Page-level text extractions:

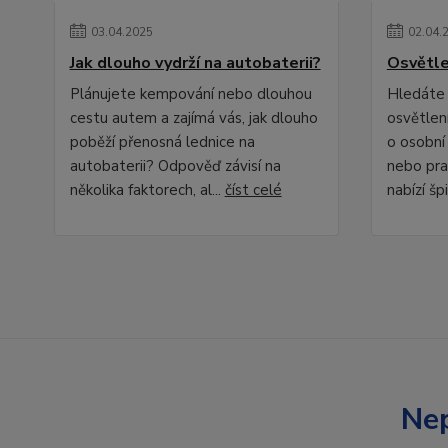
03
.
04
.
2025
02
.
04
.
Jak dlouho vydrží na autobaterii?
Osvětle
Plánujete kempování nebo dlouhou
Hledáte 
cestu autem a zajímá vás, jak dlouho
osvětlení
poběží přenosná lednice na
o osobní
autobaterii? Odpověď závisí na
nebo pra
několika faktorech, al...
číst celé
nabízí špi
Nep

EXERCISE REQUIREMENTS: Could every entry be restated word for word, pictures excluded?

EXERCISE ANSWER:
03
.
04
.
2025
02
.
04
.
Jak dlouho vydrží na autobaterii?
Osvětle
Plánujete kempování nebo dlouhou
Hledáte 
cestu autem a zajímá vás, jak dlouho
osvětlení
poběží přenosná lednice na
o osobní
autobaterii? Odpověď závisí na
nebo pra
několika faktorech, al...
číst celé
nabízí špi
Nep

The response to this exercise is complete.